Gli scienziati avevano finora ipotizzato che la scomparsa del mammut, del cavallo,  del castoro gigante, del bue muschiato, dell'orso arctodus e degli altri grandi mammiferi americani, più di 10.000 anni fa, dovesse essere attribuita alla caccia praticata dagli uomini per ragioni alimentari.

Un articolo del paleoecologista R. Dale Guthrie dell' University of Alaska, apparso nell'ultimo numero di "Nature" prova invece che quelle specie animali non sopravvissero ai cambiamenti del clima nella regione di Yukon, in cui vivevano, perchè non trovarono più foraggio adatto al loro apparato gastro -intestinale.

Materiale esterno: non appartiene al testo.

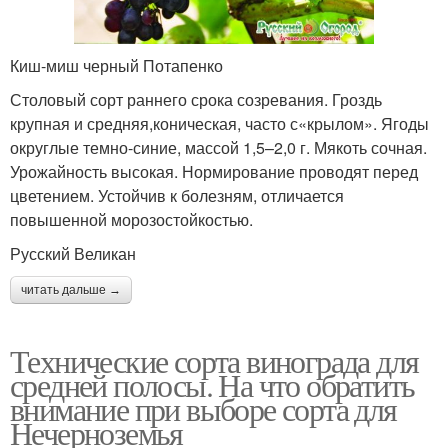
Киш-миш черный Потапенко
Столовый сорт раннего срока созревания. Гроздь
крупная и средняя,коническая, часто с«крылом». Ягоды
округлые темно-синие, массой 1,5–2,0 г. Мякоть сочная.
Урожайность высокая. Нормирование проводят перед
цветением. Устойчив к болезням, отличается
повышенной морозостойкостью.
Русский Великан
читать дальше →
Технические сорта винограда для
средней полосы. На что обратить
внимание при выборе сорта для
Нечерноземья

Quella regione dell'Alaska,  posta ai margini della calotta polare, aveva un clima secco, che favoriva la crescita di un foraggio povero. Gli animali estinti potevano mangiarne in gran quantità e digerirla rapidamente, perchè erano dotati di un'appendice dell'intestino grasso, che trasformava la cellulosa vegetale in zucchero, grazie alla ricca flora batterica.

L'articolo di Guthrie, intitolato "New carbon dates climatic change with human colonization and Pleistocene extinctions", è il frutto di un'analisi al carbonio di fossili animali, che ha permesso di assegnare date più precise all'esistenza di 600 specie.

Lo studio di laboratorio ha provato che gli animali estinti sono vissuti in Alaska e nel Canada settentrionale prima dell'arrivo dell'uomo e questa area geografica del mondo, in 3.000 anni, ha cambiato completamente clima e flora.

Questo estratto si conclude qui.